日本は「食の安全」への意識が高い国として知られていますが、食物アレルギーを持つ人にとっては外食時に特別な配慮が必要な場面が多くあります。醤油(小麦・大豆を含む)・みりん・白だし・つゆなどの調味料が広く使われる日本料理では、アレルゲンが意外な場所に潜んでいることも少なくありません。近年は対応が進んでいますが、正確な情報収集と飲食店とのコミュニケーションが安全な食体験の鍵となります。

日本の食物アレルギー法規制の現状

日本では食品表示法に基づき、特定のアレルゲンを含む加工食品への表示が義務付けられています。義務表示対象は「特定原材料8品目」(卵・乳・小麦・そば・落花生・えび・かに・くるみ)で、2023年からくるみが追加されました。さらに20品目(アワビ・イカ・いくら・オレンジ・カシューナッツ等)が推奨表示対象として定められています。

ただし、これは加工食品のパッケージ表示に関する規定であり、外食・レストランには同じ義務は課されていません。外食では店のスタッフへの確認が基本となります。2015年の食品表示法施行以降、大手チェーン店を中心にアレルゲン情報の開示が進んでいますが、個人経営の飲食店では対応がまだ十分でないケースもあります。

グルテンフリー対応の現状と見つけ方

小麦アレルギーやセリアック病(グルテン不耐症)を持つ人にとって、醤油・うどん・ラーメン・天ぷら・餃子の皮など小麦が多用される日本食には注意が必要です。

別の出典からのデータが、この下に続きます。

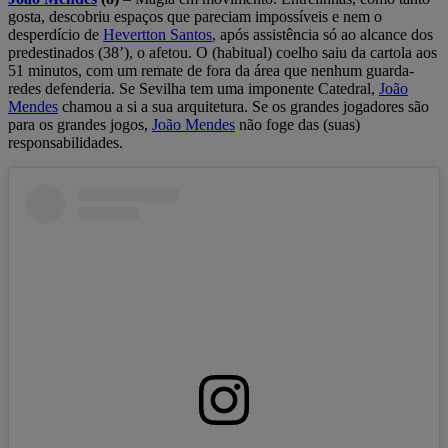
gosta, descobriu espaços que pareciam impossíveis e nem o
desperdício de
Hevertton Santos
, após assistência só ao alcance dos
predestinados (38’), o afetou. O (habitual) coelho saiu da cartola aos
51 minutos, com um remate de fora da área que nenhum guarda-
redes defenderia. Se Sevilha tem uma imponente Catedral,
João
Mendes
chamou a si a sua arquitetura. Se os grandes jogadores são
para os grandes jogos,
João Mendes
não foge das (suas)
responsabilidades.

グルテンフリー対応が比較的容易な料理 - 刺身・寿司(醤油不使用または米醤油使用): 生の魚介類そのものはグルテンフリーですが、付ける醤油は通常「大豆+小麦」が原料です。タマリ(大豆のみの醤油)を持参するか、店に相談することで対応できます。 - 焼き肉(タレに注意): 肉そのものはグルテンフリーですが、市販・店舗製のタレには小麦由来の醤油が含まれることがほとんどです。「塩焼き」を選ぶか、無添加の塩・レモン・ニンニクで食べると安心です。 - 和食の白米・おかゆ・お茶漬け(薬味に注意): 白米自体はグルテンフリーですが、出汁・薬味・漬物に小麦由来成分が混入することもあります。シンプルな塩おにぎりや素焼きの野菜は比較的安全です。

グルテンフリー対応レストランの探し方 - 「グルテンフリー 東京/大阪/京都」でSNS検索すると、実際に利用した体験者のリアルな情報が得られます。 - 専用のグルメサイト(アレルギーフレンドリー飲食店検索などのサービス)の活用も有効です。 - ヴィーガン・ベジタリアン対応レストランはグルテンフリーへの理解も高い傾向があります。

乳製品フリー対応の探し方

牛乳・チーズ・バター・ヨーグルト・クリームなど乳製品を含む料理は、日本では洋食・カフェメニューに多く見られます。日本の伝統的な和食は乳製品をほとんど使用しないため、和食中心の選択で乳製品を避けやすくなります。

乳製品フリーに向いた食事スタイル - 和食定食(魚定食・焼き魚・煮物): 乳製品を使わない日本の伝統的な定食スタイルは乳製品アレルギーの方に向いています。ただし洋食化された「和洋折衷」の定食ではバター・クリームが使われることもあります。 - そば・うどん(つゆの成分確認が必要): 麺自体に乳製品は含まれませんが、一部の店舗では麺の食感改良のためにバターや乳成分を使うケースもあります。シンプルな「ざるそば」は比較的安全です。 - 天ぷら(揚げ油の確認): 揚げ油に動物性脂肪(ラードなど)ではなく植物油を使用しているかを確認すると、乳製品フリーで楽しめます。

多言語での食物アレルギー伝達カード

外食時に自分のアレルギー情報を正確に伝えるための「アレルギーカード」を事前に準備することを強くおすすめします。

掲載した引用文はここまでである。